Marxisme, stratégie et art de la guerre (revolutionpermanente.fr)
Dans cet article, initialement paru dans Historical Materialism, Panagiotis Sotiris revient sur sa lecture du livre de Emilio Albamonte et Matias Maiello,Estrategia socialista y arte militar (Buenos Aires, 2017), récemment publié en français sous le titre Marxisme, stratégie et art militaire. Sotiris met en lumière ce qu’il considère être les principaux mérites de l’ouvrage et dresse également certaines critiques pour ouvrir le débat.
Panagiotis Sotiris est philosophe, membre du comité de rédaction de Historical Materialism et militant de l’organisation anticapitaliste grecque ARAN. Il a publié plusieurs ouvrages dont A Philosophy for Communism – Rethinking Althusser en 2020.
Nous publions une version raccourcie de l’article de Panagiotis Sotiris qui prend en compte les spécificités de l’édition française de l’ouvrage et du fait que les chapitres 5 à 8 de l’édition originale n’ont pas été traduits.

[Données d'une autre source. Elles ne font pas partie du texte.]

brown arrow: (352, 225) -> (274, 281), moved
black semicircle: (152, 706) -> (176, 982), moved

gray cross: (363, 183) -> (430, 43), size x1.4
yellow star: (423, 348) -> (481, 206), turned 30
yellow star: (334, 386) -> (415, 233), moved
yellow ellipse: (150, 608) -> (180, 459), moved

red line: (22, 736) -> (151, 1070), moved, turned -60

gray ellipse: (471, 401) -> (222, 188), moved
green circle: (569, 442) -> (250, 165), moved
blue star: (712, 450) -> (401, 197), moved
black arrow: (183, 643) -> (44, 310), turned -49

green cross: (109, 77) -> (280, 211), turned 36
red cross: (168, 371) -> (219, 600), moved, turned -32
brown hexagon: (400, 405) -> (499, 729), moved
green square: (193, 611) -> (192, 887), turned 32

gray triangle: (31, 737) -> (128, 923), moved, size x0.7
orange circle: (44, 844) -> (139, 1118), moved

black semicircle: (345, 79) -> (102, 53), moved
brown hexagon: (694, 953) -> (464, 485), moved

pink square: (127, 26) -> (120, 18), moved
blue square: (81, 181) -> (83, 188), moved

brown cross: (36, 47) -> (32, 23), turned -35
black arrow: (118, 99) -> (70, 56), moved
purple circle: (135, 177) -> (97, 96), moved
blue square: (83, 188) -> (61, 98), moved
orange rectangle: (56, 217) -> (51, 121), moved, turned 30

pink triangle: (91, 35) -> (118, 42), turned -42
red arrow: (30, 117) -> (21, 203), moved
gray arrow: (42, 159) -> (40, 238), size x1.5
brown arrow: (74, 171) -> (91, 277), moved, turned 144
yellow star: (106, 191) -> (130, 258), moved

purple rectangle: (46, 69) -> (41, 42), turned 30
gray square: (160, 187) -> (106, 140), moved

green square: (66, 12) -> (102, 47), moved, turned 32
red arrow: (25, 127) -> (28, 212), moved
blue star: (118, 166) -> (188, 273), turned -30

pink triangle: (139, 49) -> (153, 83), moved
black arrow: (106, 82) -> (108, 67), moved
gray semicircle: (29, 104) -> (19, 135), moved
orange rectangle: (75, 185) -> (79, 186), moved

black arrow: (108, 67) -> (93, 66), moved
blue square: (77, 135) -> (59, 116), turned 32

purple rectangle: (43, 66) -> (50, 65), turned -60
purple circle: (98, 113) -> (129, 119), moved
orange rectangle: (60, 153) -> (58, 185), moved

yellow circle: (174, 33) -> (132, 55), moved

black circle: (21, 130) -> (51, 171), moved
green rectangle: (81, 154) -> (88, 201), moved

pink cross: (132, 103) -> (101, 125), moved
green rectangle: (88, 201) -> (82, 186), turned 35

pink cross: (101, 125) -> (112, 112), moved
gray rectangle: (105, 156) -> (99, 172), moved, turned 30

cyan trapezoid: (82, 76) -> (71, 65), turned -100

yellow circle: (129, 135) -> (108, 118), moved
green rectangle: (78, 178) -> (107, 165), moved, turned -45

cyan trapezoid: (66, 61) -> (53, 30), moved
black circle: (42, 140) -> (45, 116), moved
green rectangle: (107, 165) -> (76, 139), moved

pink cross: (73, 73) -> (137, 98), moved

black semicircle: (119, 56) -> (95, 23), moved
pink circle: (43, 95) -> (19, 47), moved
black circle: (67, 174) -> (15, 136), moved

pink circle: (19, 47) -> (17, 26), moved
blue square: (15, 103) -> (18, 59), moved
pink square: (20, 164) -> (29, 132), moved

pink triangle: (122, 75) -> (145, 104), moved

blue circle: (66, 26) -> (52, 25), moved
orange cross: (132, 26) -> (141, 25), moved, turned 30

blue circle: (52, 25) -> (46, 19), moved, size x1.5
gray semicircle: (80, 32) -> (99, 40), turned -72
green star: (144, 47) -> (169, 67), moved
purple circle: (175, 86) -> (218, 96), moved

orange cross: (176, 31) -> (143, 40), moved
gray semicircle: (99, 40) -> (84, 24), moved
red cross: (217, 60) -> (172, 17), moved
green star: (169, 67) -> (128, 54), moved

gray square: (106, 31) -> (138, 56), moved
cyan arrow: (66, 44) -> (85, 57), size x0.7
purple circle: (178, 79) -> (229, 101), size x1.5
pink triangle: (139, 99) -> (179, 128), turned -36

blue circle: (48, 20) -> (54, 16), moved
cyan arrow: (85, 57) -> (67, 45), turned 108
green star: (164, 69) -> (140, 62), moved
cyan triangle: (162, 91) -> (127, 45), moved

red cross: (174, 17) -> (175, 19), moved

Les lecteurs peuvent se rapporter à la version intégrale disponible sur le site de Historical Materialism. Traduction réalisée par Igor Krasno.
Introduction
Au sein du marxisme, il existe une longue tradition de débats sur la stratégie dans des termes proches de la discussion sur « l’art de la guerre » [1] . Cela peut s’expliquer, à la fois par le fait que les révolutions peuvent être considérées comme des formes de guerre, mais aussi parce que, depuis Clausewitz, la guerre est analysée en relation avec la politique. C’est la raison pour laquelle le livre d’Emilio Albamonte et Matías Maiello, Marxisme, stratégie et art militaire, est une contribution importante qui revisite ces débats.
Le point de départ du livre est que Lénine et d’autres marxistes ont lu Clausewitz et les classiques de la pensée militaire, et qu’ils ont entretenu un vif intérêt pour les questions militaires [2]. Selon les auteurs : « La grande innovation de Lénine, à partir notamment de ses cahiers de 1915, réside en ce qu’il propose une appropriation critique de Clausewitz qui éclaire d’un jour nouveau les relations entre guerre et politique pour la stratégie révolutionnaire. […] Lénine fut en fait le premier à proposer une interprétation politique de De la guerre. » (p. 32 [3]) En parallèle, les auteurs critiquent Foucault et Agamben qui tendent à considérer la politique comme une continuation de la guerre [4] et non l’inverse, une position qu’ils considèrent comme une négation de la stratégie. Cette discussion est liée aux questions stratégiques contemporaines et, en particulier, à la question d’une stratégie efficace pour la révolution aujourd’hui. Pour les auteurs, le problème est qu’une grande partie de la gauche ne pense pas en termes de stratégie et ne tente pas de mobiliser au mieux les forces disponibles pour le combat.
Présentation du livre
Le livre commence par une partie très intéressante et instructive sur le débat et la polémique allemande autour de la « stratégie d’usure » par opposition à la « stratégie d’anéantissement » [5]. Les auteurs le situent dans le contexte des contradictions stratégiques qui se développent alors au sein du SPD. Ils présentent les positions de Kautsky, en soulignant que ce dernier n’a pas compris qu’il ne s’agissait pas de deux stratégies mais plutôt de deux pôles de « l’art de la stratégie », et, pour ce faire, ils reviennent à Clausewitz et à l’approche plus dialectique qu’ils estiment pouvoir y trouver, tout en critiquant la lecture de ces débats faite par Lars Lih. Ils offrent de ce point de vue une critique convaincante des positions de Kautsky.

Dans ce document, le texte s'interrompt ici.